> **Directions for this task**: Pull every "szyjki" line out of the data below.

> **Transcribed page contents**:
>>>

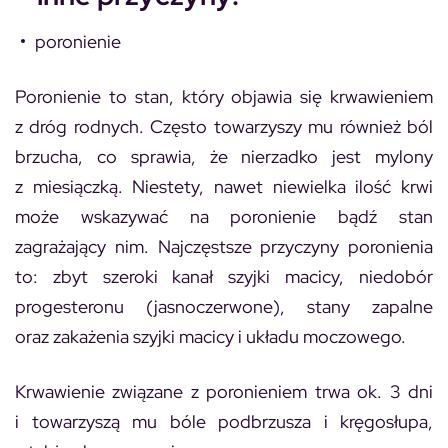
poronienie
Poronienie to stan, który objawia się krwawieniem
z dróg rodnych. Często towarzyszy mu również ból
brzucha, co sprawia, że nierzadko jest mylony
z miesiączką. Niestety, nawet niewielka ilość krwi
może wskazywać na poronienie bądź stan
zagrażający nim. Najczęstsze przyczyny poronienia
to: zbyt szeroki kanał szyjki macicy, niedobór
progesteronu (jasnoczerwone), stany zapalne
oraz zakażenia szyjki macicy i układu moczowego.
Krwawienie związane z poronieniem trwa ok. 3 dni
i towarzyszą mu bóle podbrzusza i kręgosłupa,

<<<

> **Answer to this exercise**:
to: zbyt szeroki kanał szyjki macicy, niedobór
oraz zakażenia szyjki macicy i układu moczowego.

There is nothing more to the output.